C’è un teatro/specchio che riflette la società seduta in platea e uno che si pone come strumento per cambiarla. Così come preferisco il dubbio alla certezza, preferisco il teatro che riflette a quello che vorrebbe farsi atto politico di indirizzo (e che spesso non riesce nemmeno a indirizzare al meglio i processi che ha messo in moto). Sarà l’età, ma mi accontento di spettacoli che ci aiutino a riconoscerci. Meglio ancora se questa riconoscibilità attraversa i tempi, i secoli, i millenni: li chiamano classici per ciò. E maneggiare i classici non è mai stato facile.

È per questa ragione che ho apprezzato uno spettacolo che ho visto la scorsa settimana a Roma, all’Argot (una delle poche isole felici della malandata cultura teatrale romana): si intitola Senza trama e senza finale ed è il passaggio (significativo) di un progetto pluriennale che la compagnia Macelleria Ettore sta realizzando introno a Cechov. Primo appuntamento di questo progetto sarà l’allestimento definitivo dello spettacolo in questione (tratto dai Racconti di Cechov) al prossimo festival di Castiglioncello, ai primi di luglio.

macelleria ettore2Allora, la regista e dramaturg Carmen Giordano ha smontato alcuni racconti cechoviani e li ha inseriti in una specie di girotondo (sì, alla maniera di Schnitzler) nel quale quattro attori (Claudia de Candia, Stefano Pietro Detassis, Maura Pettorruso e Angelo Romagnoli, tutti bravi oltre la media!) si scambiano vite, sguardi, parole e passioni vestendo volta a volta i panni di numerose coppie cechoviane. Dalle loro bocche escono parole spesso smozzicate; i loro gesti sono trattenuti; le loro emozioni sono incompiute. I silenzi e le pause pesano come le parole. Insomma, sono classicissimi personaggi di Cechov, di quelli che vorrebbero vivere ma non riescono a farlo. Tanto che alla fine viene lecito pensare che non vogliano nemmeno vivere, ma solo contemplare e piangere la propria non-vita. Come se il dolore che esce da queste situazioni di coppia fosse una recita sociale eterna e gelidamente immobile (avete presente L’invenzione di Morel di Bioy Casares?). Non inutile ma certamente diabolica.

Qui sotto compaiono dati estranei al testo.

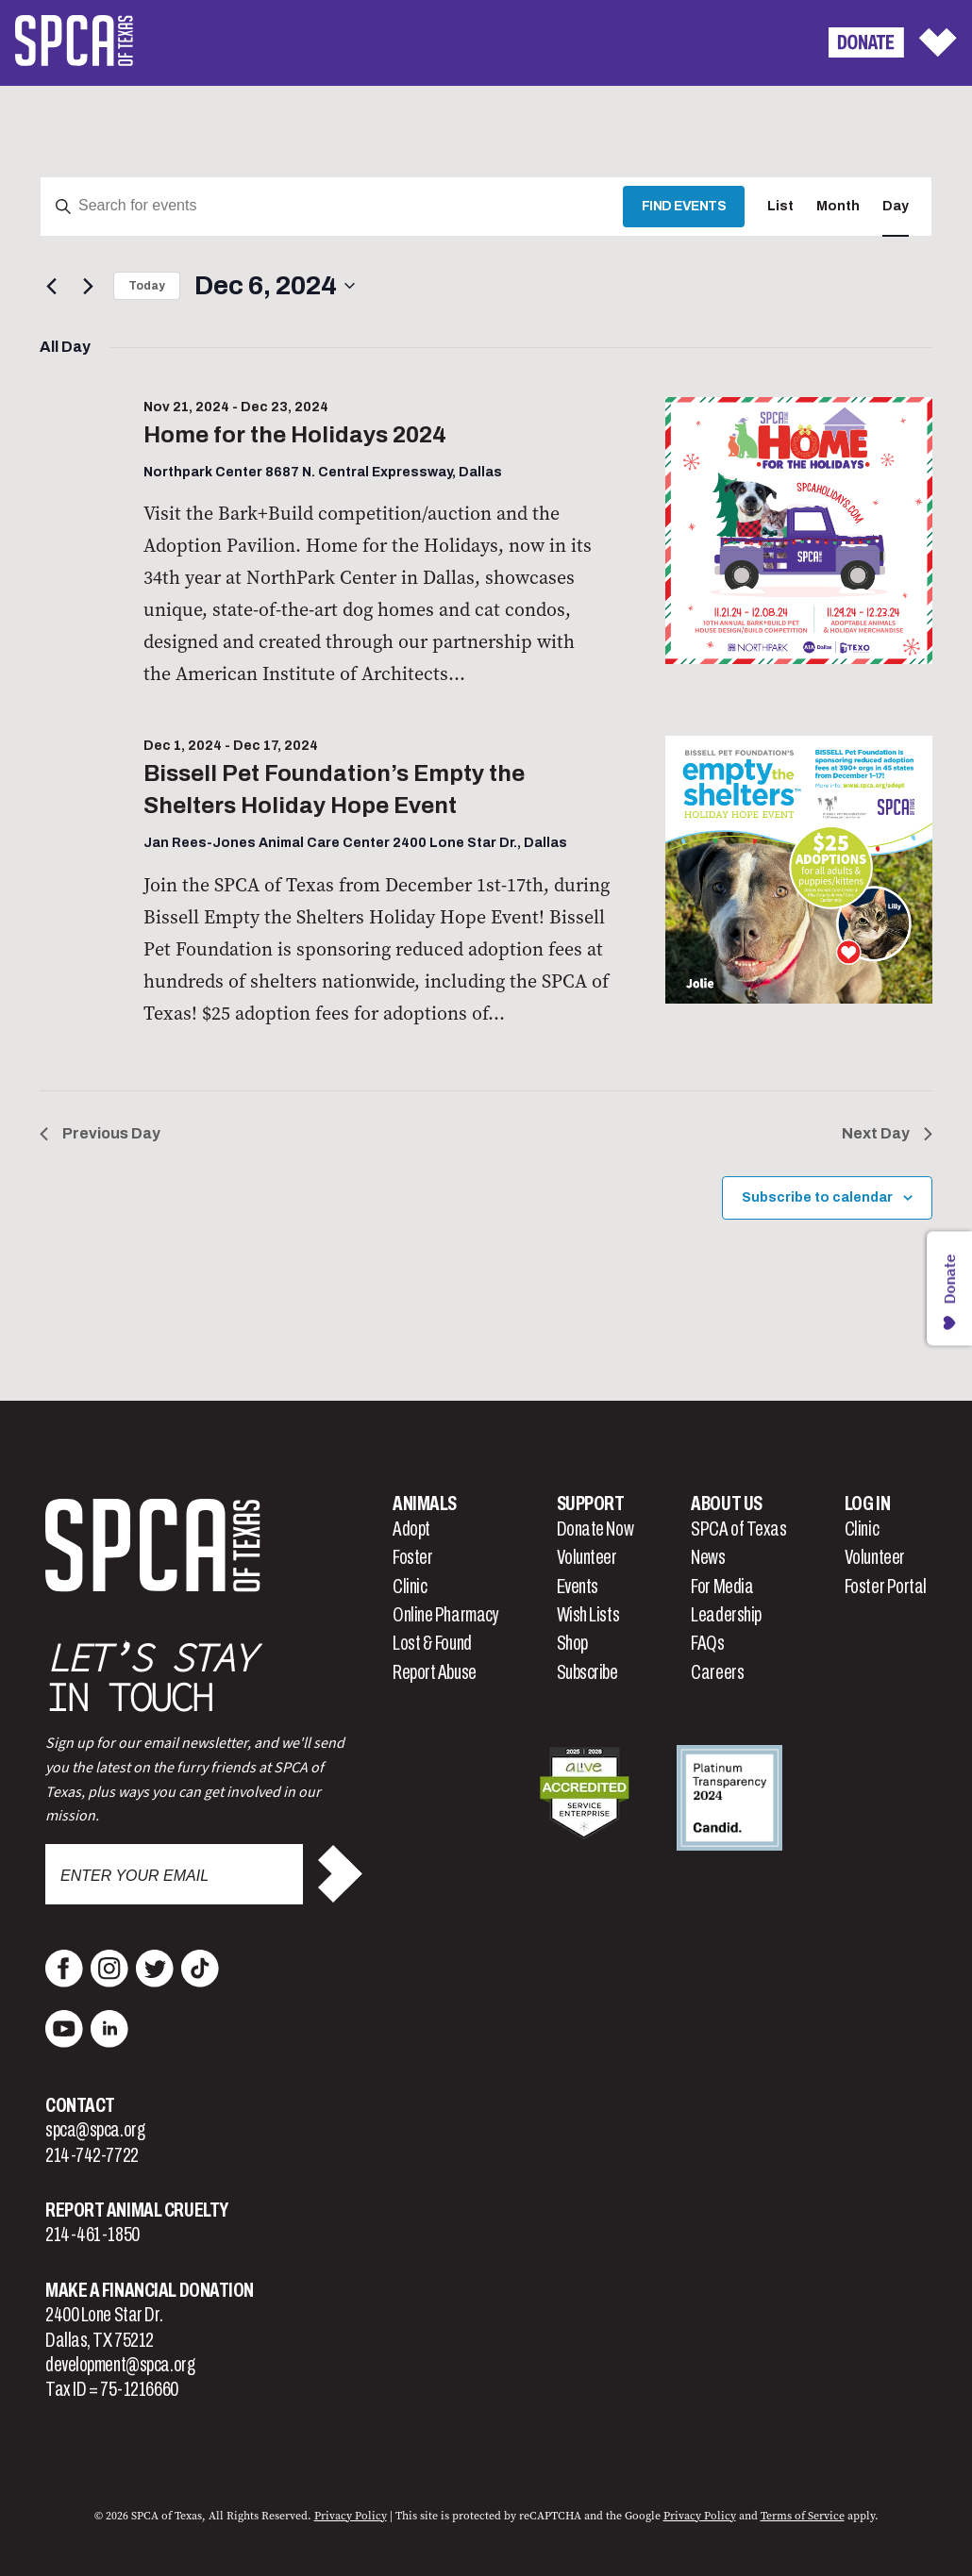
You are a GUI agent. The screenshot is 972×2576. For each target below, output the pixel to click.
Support (591, 1503)
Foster (412, 1557)
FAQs (707, 1643)
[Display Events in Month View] (838, 207)
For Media (722, 1586)
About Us (726, 1503)
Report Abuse (435, 1672)
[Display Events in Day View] (895, 207)
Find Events (684, 206)
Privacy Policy (350, 2515)
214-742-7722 (92, 2155)
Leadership (726, 1615)
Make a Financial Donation (149, 2290)
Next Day (887, 1133)
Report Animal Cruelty (136, 2210)
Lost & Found (432, 1643)
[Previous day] (51, 285)
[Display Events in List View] (780, 207)
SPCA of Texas (738, 1529)
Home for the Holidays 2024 (294, 435)
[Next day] (87, 285)
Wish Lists (588, 1615)
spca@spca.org (94, 2130)
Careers (717, 1672)
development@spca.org (119, 2364)
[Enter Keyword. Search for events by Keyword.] (332, 207)
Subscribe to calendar (817, 1197)
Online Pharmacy (445, 1615)
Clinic (410, 1586)
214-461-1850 (92, 2234)
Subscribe (587, 1672)
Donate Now (595, 1529)
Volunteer (587, 1557)
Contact (80, 2105)
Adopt (411, 1529)
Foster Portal (886, 1586)
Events (577, 1586)
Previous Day (100, 1133)
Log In (867, 1503)
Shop (572, 1643)
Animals (425, 1503)
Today (146, 285)
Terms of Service (803, 2515)
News (708, 1557)
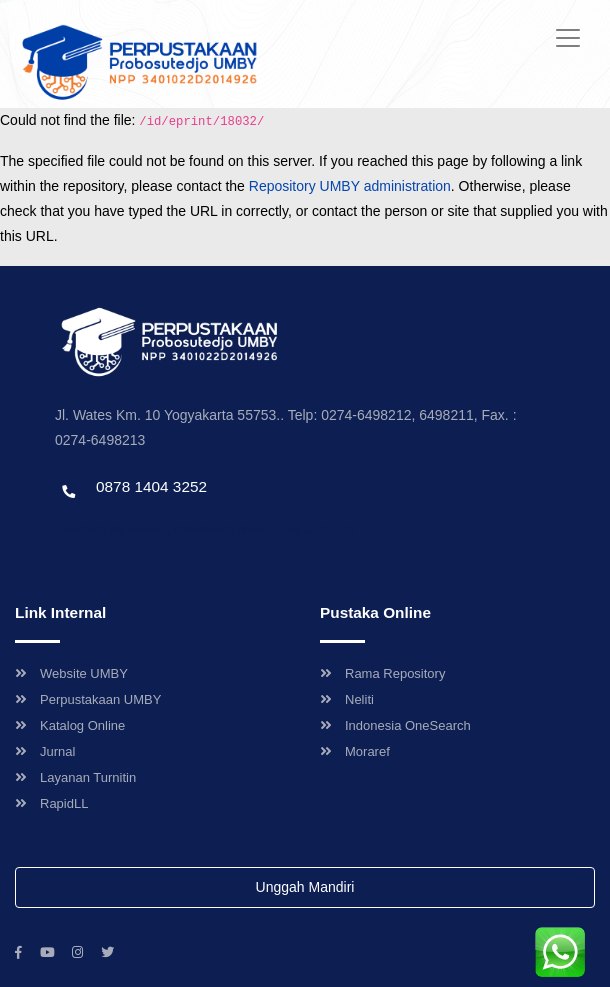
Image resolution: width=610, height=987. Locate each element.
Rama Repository (382, 673)
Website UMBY (71, 673)
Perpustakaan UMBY (88, 699)
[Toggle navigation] (568, 38)
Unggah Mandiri (305, 887)
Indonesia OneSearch (395, 725)
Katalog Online (70, 725)
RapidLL (51, 803)
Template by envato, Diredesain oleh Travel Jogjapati (205, 529)
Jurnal (45, 751)
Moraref (355, 751)
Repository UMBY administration (350, 186)
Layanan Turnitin (75, 777)
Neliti (347, 699)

C’è qualcosa di contemporaneo in tutto questo? Io credo di sì. Credo che molti di noi si viva così: siamo autoreferenziali e ripetitivi, privi di prospettive perché privi di senso. Avvitati nelle convenzioni che foderano il nostro nulla emotivo. Cechov raccontava così la borghesia che stava smarrendo le identità individuali sotto il peso euforizzante delle masse (quelle nei quali i singoli disagi sono destinati ad annegare). Ma, in fondo, oggi siamo ancora lì: solo che non ci sono più individui né masse. (Soltanto egoismi, semmai; ma questo è un altro problema). Sennonché mi è piaciuto il modo in cui Carmen Giordano è riuscita a riflettere la nostra contemporaneità nei bozzetti narrativi di un grande di cent’anni fa. Questo è (dovrebbe essere) il teatro: non si esce cambiati da uno spettacolo, ma si esce un po’ più consapevoli di sé. È una stortura tutta novecentesca pensare di poter incidere sulle coscienze, di offrire risposte perfette: è già molto se si riesce a farsi domande. E questo piccolo Cechov da camera (tutto succede dentro e fuori un tappetino verde, una specie di mini-giardino dei ciliegi, più convenzione teatrale che scenografia) di risposte non ne ha proprio: ci mancherebbe! Semmai, io sono uscito dall’Argot con qualche domanda in più riassumibile in una: ma davvero siamo ancora così?